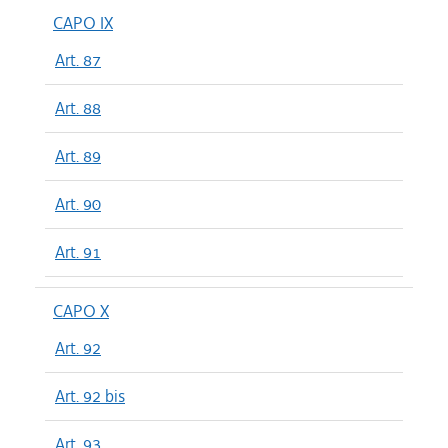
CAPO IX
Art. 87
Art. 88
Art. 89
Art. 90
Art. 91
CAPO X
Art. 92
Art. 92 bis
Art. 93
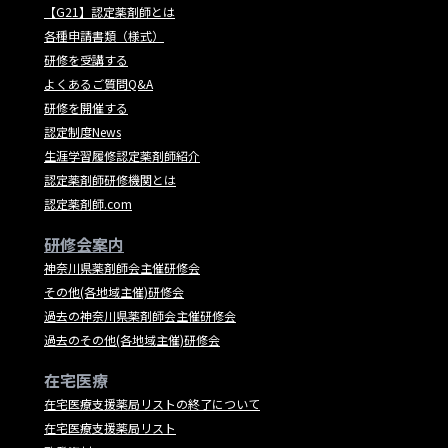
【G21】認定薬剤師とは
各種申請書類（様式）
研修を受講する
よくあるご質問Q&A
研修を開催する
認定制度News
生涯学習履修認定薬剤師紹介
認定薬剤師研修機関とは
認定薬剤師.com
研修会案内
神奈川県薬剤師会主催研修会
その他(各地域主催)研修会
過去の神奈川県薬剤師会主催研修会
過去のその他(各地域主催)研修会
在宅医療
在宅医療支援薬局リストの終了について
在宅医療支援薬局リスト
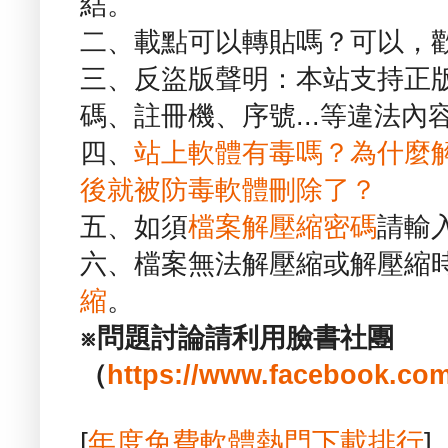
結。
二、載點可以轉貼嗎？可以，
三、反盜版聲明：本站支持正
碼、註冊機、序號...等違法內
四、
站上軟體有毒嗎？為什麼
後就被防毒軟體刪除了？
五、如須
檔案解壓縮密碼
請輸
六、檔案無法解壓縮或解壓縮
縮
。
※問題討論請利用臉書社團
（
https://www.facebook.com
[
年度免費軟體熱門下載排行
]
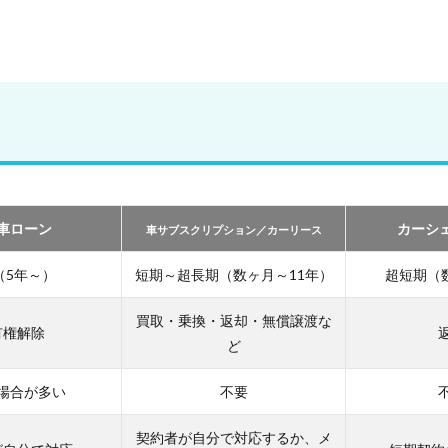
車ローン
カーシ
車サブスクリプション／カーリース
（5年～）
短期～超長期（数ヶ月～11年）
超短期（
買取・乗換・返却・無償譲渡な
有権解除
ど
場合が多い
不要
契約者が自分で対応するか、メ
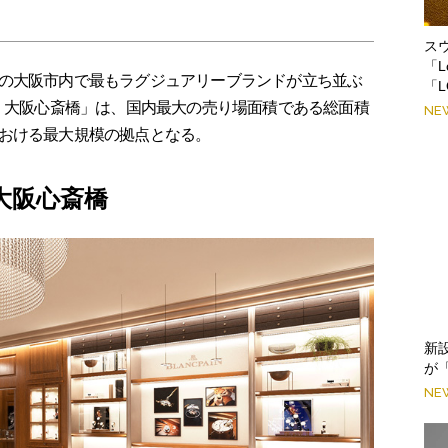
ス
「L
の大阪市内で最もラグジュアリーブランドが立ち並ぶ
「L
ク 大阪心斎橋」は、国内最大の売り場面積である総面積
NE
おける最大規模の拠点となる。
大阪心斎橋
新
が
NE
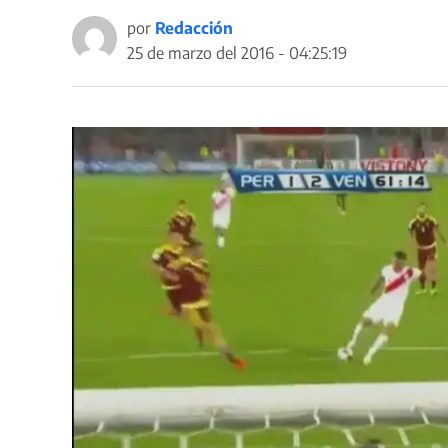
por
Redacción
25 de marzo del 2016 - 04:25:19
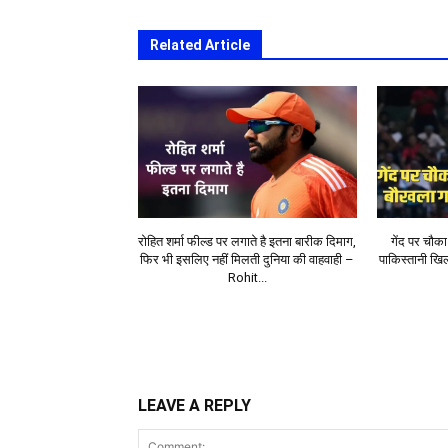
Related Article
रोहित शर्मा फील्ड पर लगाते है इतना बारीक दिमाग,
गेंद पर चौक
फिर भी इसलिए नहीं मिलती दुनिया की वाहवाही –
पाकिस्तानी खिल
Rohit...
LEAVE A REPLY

##########

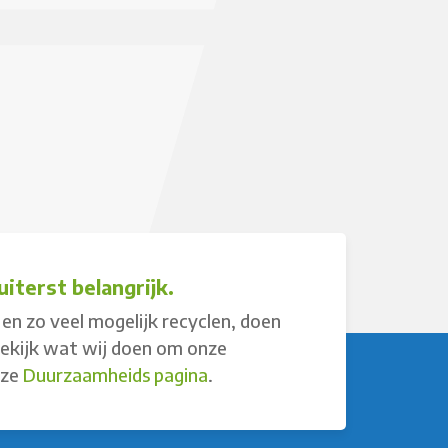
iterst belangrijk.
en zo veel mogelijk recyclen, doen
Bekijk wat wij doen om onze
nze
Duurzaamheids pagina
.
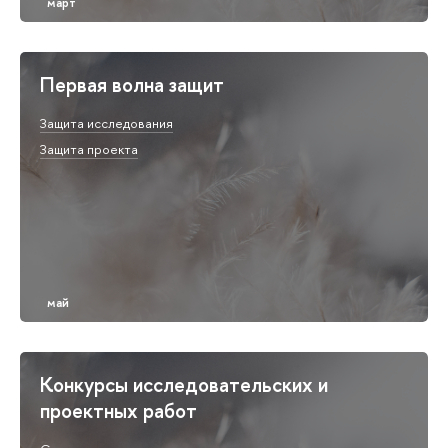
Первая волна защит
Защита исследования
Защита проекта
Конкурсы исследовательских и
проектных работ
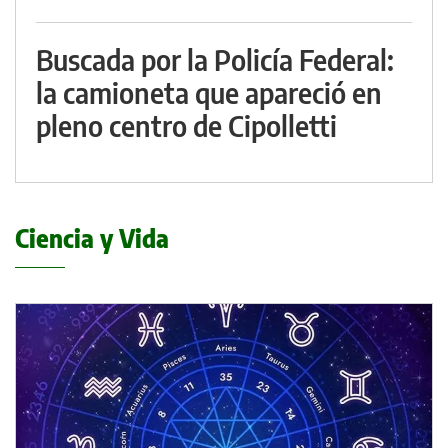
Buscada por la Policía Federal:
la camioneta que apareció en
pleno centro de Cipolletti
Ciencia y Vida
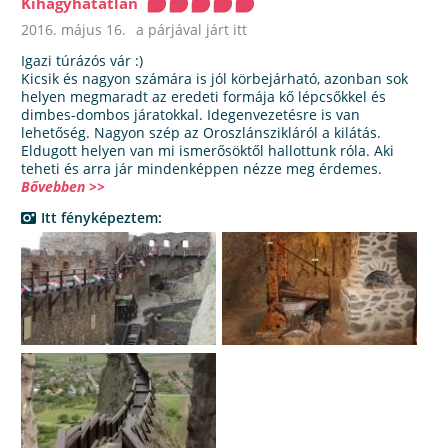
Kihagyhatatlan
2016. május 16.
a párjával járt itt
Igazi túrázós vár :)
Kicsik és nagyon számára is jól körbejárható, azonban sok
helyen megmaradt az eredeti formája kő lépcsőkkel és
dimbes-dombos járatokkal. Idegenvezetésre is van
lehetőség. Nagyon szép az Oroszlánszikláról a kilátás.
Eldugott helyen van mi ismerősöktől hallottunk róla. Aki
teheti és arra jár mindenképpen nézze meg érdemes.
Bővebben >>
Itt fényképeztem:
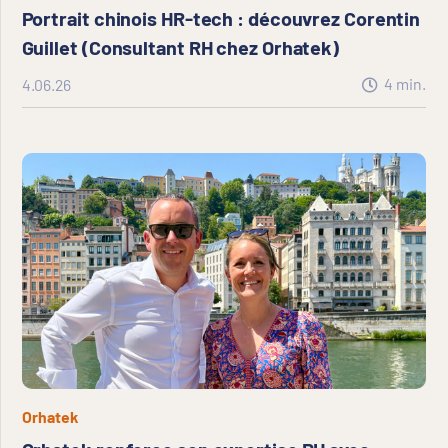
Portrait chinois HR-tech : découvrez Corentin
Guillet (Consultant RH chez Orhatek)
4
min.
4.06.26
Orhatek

##########

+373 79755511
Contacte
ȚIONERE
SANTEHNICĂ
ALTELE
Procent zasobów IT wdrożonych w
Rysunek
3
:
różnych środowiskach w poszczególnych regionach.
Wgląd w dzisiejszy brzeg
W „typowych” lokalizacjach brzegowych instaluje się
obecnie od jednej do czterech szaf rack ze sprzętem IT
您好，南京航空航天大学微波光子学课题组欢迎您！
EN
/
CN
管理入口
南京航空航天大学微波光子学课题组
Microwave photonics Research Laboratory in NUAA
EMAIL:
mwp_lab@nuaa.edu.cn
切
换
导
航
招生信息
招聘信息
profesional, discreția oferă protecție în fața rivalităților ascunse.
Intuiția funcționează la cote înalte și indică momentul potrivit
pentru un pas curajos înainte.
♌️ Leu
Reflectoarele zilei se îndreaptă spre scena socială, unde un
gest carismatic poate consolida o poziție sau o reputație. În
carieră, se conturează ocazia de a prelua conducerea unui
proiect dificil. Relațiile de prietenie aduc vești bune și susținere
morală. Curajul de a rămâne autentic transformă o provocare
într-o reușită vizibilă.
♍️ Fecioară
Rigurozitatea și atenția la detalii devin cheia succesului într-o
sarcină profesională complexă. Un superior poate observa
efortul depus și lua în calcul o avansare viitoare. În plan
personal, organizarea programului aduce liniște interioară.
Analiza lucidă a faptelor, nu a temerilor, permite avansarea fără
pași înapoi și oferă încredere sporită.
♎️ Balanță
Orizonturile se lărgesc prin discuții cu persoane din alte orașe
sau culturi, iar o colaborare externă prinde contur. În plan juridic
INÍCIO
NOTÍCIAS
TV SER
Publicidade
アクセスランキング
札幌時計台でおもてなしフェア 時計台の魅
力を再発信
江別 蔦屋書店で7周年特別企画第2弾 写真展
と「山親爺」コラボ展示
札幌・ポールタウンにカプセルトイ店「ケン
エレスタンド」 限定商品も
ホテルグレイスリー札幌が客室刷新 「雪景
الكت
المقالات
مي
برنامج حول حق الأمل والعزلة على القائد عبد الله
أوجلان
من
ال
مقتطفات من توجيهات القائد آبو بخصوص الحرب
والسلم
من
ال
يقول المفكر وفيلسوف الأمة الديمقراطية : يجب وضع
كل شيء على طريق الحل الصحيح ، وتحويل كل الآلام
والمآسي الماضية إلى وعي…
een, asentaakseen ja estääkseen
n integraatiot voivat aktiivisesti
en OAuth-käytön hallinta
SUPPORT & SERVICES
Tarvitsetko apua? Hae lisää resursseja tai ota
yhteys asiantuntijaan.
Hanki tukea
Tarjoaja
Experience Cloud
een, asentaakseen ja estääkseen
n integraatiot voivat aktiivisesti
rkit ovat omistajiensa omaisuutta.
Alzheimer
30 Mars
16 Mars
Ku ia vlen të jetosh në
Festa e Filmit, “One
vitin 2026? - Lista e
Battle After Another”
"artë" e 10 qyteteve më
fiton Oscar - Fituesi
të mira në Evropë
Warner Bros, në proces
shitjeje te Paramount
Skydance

##########

Spot every line in the entries that includes the word "القائد", and copy each one out.

برنامج حول حق الأمل والعزلة على القائد عبد الله
مقتطفات من توجيهات القائد آبو بخصوص الحرب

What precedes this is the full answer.